Our study has some limitations. First, the number of dogs enrolled was low, which was a consequence of the difficulty of locating patients with MMVD that developed AF during the follow‐up time and the low prevalence of arrhythmia in this specific population of animals. Second, although LA STE has been determined to be feasible and reproducible in dogs, , the technique requires high‐quality images, dedicated software, and expertise for the analysis. Moreover, LV STE has been shown to produce different results according to the manufacturer of the machine used for the analysis. Thus far, it is unknown if this phenomenon also is true for LA STE, but it is possible that studies performed using different software will deliver different results.

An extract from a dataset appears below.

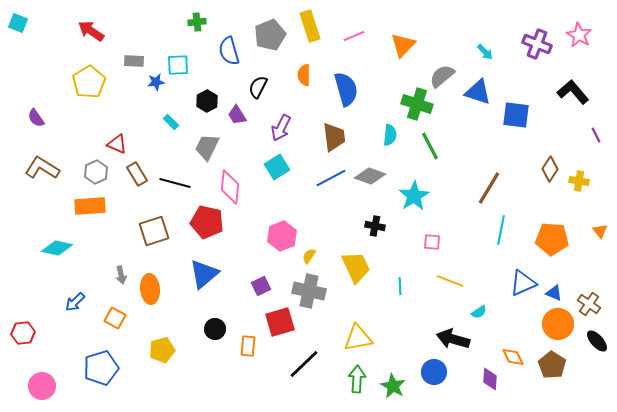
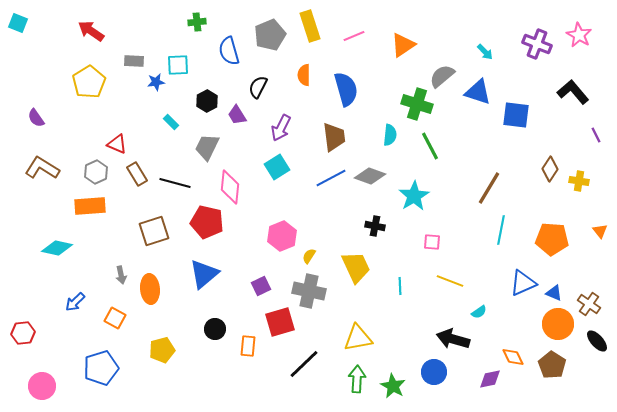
orange triangle at (403, 45): rotated 12 degrees clockwise
purple diamond at (490, 379): rotated 75 degrees clockwise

In conclusion, we showed that, together with absolute LA and LV diameters, the use of LA STE could predict the future development of AF in dogs with MMVD. In particular, PALS was the best predictor of AF in these animals.

CONFLICT OF INTEREST DECLARATION

Authors declare no conflict of interest.

OFF‐LABEL ANTIMICROBIAL DECLARATION

Authors declare no off‐label use of antimicrobials.

INSTITUTIONAL ANIMAL CARE AND USE COMMITTEE (IACUC) OR OTHER APPROVAL DECLARATION

Authors declare no IACUC or other approval was needed.

HUMAN ETHICS APPROVAL DECLARATION

Authors declare human ethics approval was not needed for this study.